* _Task_: Output the listing below verbatim.
[Start of Attachment]
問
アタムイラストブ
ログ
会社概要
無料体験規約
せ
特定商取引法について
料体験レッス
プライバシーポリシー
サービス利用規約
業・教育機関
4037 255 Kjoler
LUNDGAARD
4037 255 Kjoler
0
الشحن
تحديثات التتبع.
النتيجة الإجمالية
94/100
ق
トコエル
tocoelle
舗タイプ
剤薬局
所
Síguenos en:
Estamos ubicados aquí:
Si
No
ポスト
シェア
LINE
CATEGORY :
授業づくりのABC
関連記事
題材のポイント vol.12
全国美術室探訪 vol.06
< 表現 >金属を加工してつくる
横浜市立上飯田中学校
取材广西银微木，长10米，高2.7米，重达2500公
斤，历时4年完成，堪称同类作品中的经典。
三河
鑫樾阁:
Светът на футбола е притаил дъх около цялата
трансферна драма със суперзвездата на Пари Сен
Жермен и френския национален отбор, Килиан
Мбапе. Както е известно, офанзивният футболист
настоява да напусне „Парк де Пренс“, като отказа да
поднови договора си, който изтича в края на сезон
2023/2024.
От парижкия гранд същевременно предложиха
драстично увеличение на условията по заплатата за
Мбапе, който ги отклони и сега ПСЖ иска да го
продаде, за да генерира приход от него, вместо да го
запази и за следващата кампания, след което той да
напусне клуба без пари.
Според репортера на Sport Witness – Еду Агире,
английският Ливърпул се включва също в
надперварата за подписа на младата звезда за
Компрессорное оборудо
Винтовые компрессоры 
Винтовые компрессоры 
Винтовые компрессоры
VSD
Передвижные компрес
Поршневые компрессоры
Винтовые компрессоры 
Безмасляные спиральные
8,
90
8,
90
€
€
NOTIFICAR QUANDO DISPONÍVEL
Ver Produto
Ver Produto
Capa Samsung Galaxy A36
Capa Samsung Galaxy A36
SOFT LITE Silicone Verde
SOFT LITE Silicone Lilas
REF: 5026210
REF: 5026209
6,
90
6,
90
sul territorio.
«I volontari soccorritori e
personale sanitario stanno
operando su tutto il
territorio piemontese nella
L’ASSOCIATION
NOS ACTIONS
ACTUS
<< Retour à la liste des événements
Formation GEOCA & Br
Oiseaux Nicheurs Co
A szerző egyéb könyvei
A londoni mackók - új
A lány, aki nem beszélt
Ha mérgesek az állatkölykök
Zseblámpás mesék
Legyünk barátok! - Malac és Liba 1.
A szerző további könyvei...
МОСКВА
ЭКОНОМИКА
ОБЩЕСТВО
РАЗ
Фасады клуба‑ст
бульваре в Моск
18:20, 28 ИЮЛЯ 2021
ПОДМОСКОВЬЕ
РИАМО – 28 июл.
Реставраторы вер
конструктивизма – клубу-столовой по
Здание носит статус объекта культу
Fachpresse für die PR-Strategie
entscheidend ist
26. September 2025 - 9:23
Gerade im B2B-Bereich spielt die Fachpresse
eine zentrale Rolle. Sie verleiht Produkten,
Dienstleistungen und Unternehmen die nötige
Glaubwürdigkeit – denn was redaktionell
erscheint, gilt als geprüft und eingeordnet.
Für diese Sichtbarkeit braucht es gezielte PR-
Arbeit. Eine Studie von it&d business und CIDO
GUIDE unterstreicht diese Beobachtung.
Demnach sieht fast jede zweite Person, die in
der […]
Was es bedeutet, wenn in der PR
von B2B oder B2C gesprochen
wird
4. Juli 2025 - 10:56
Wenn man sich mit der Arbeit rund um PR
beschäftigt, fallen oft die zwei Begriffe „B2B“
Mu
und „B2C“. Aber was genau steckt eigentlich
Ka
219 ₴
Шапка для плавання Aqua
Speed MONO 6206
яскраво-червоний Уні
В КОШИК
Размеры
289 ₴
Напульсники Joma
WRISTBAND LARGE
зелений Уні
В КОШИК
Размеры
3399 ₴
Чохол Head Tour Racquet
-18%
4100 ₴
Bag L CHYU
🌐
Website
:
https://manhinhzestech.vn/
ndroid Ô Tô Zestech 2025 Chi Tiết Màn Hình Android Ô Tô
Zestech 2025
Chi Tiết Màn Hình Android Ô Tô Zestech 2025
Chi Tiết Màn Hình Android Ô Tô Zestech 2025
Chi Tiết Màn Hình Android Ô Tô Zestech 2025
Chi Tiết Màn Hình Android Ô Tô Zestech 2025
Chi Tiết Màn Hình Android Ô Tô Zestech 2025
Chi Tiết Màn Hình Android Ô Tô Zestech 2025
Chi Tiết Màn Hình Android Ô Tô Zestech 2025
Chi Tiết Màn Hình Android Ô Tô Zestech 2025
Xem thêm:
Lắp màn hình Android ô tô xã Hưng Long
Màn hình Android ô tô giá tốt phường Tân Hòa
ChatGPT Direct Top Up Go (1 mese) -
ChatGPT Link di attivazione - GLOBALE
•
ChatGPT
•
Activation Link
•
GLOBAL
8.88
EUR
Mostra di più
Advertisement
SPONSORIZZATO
[End of Attachment]
* _Answer to the exercise_:
問
アタムイラストブ
ログ
会社概要
無料体験規約
せ
特定商取引法について
料体験レッス
プライバシーポリシー
サービス利用規約
業・教育機関
4037 255 Kjoler
LUNDGAARD
4037 255 Kjoler
0
الشحن
تحديثات التتبع.
النتيجة الإجمالية
94/100
ق
トコエル
tocoelle
舗タイプ
剤薬局
所
Síguenos en:
Estamos ubicados aquí:
Si
No
ポスト
シェア
LINE
CATEGORY :
授業づくりのABC
関連記事
題材のポイント vol.12
全国美術室探訪 vol.06
< 表現 >金属を加工してつくる
横浜市立上飯田中学校
取材广西银微木，长10米，高2.7米，重达2500公
斤，历时4年完成，堪称同类作品中的经典。
三河
鑫樾阁:
Светът на футбола е притаил дъх около цялата
трансферна драма със суперзвездата на Пари Сен
Жермен и френския национален отбор, Килиан
Мбапе. Както е известно, офанзивният футболист
настоява да напусне „Парк де Пренс“, като отказа да
поднови договора си, който изтича в края на сезон
2023/2024.
От парижкия гранд същевременно предложиха
драстично увеличение на условията по заплатата за
Мбапе, който ги отклони и сега ПСЖ иска да го
продаде, за да генерира приход от него, вместо да го
запази и за следващата кампания, след което той да
напусне клуба без пари.
Според репортера на Sport Witness – Еду Агире,
английският Ливърпул се включва също в
надперварата за подписа на младата звезда за
Компрессорное оборудо
Винтовые компрессоры 
Винтовые компрессоры 
Винтовые компрессоры
VSD
Передвижные компрес
Поршневые компрессоры
Винтовые компрессоры 
Безмасляные спиральные
8,
90
8,
90
€
€
NOTIFICAR QUANDO DISPONÍVEL
Ver Produto
Ver Produto
Capa Samsung Galaxy A36
Capa Samsung Galaxy A36
SOFT LITE Silicone Verde
SOFT LITE Silicone Lilas
REF: 5026210
REF: 5026209
6,
90
6,
90
sul territorio.
«I volontari soccorritori e
personale sanitario stanno
operando su tutto il
territorio piemontese nella
L’ASSOCIATION
NOS ACTIONS
ACTUS
<< Retour à la liste des événements
Formation GEOCA & Br
Oiseaux Nicheurs Co
A szerző egyéb könyvei
A londoni mackók - új
A lány, aki nem beszélt
Ha mérgesek az állatkölykök
Zseblámpás mesék
Legyünk barátok! - Malac és Liba 1.
A szerző további könyvei...
МОСКВА
ЭКОНОМИКА
ОБЩЕСТВО
РАЗ
Фасады клуба‑ст
бульваре в Моск
18:20, 28 ИЮЛЯ 2021
ПОДМОСКОВЬЕ
РИАМО – 28 июл.
Реставраторы вер
конструктивизма – клубу-столовой по
Здание носит статус объекта культу
Fachpresse für die PR-Strategie
entscheidend ist
26. September 2025 - 9:23
Gerade im B2B-Bereich spielt die Fachpresse
eine zentrale Rolle. Sie verleiht Produkten,
Dienstleistungen und Unternehmen die nötige
Glaubwürdigkeit – denn was redaktionell
erscheint, gilt als geprüft und eingeordnet.
Für diese Sichtbarkeit braucht es gezielte PR-
Arbeit. Eine Studie von it&d business und CIDO
GUIDE unterstreicht diese Beobachtung.
Demnach sieht fast jede zweite Person, die in
der […]
Was es bedeutet, wenn in der PR
von B2B oder B2C gesprochen
wird
4. Juli 2025 - 10:56
Wenn man sich mit der Arbeit rund um PR
beschäftigt, fallen oft die zwei Begriffe „B2B“
Mu
und „B2C“. Aber was genau steckt eigentlich
Ka
219 ₴
Шапка для плавання Aqua
Speed MONO 6206
яскраво-червоний Уні
В КОШИК
Размеры
289 ₴
Напульсники Joma
WRISTBAND LARGE
зелений Уні
В КОШИК
Размеры
3399 ₴
Чохол Head Tour Racquet
-18%
4100 ₴
Bag L CHYU
🌐
Website
:
https://manhinhzestech.vn/
ndroid Ô Tô Zestech 2025 Chi Tiết Màn Hình Android Ô Tô
Zestech 2025
Chi Tiết Màn Hình Android Ô Tô Zestech 2025
Chi Tiết Màn Hình Android Ô Tô Zestech 2025
Chi Tiết Màn Hình Android Ô Tô Zestech 2025
Chi Tiết Màn Hình Android Ô Tô Zestech 2025
Chi Tiết Màn Hình Android Ô Tô Zestech 2025
Chi Tiết Màn Hình Android Ô Tô Zestech 2025
Chi Tiết Màn Hình Android Ô Tô Zestech 2025
Chi Tiết Màn Hình Android Ô Tô Zestech 2025
Xem thêm:
Lắp màn hình Android ô tô xã Hưng Long
Màn hình Android ô tô giá tốt phường Tân Hòa
ChatGPT Direct Top Up Go (1 mese) -
ChatGPT Link di attivazione - GLOBALE
•
ChatGPT
•
Activation Link
•
GLOBAL
8.88
EUR
Mostra di più
Advertisement
SPONSORIZZATO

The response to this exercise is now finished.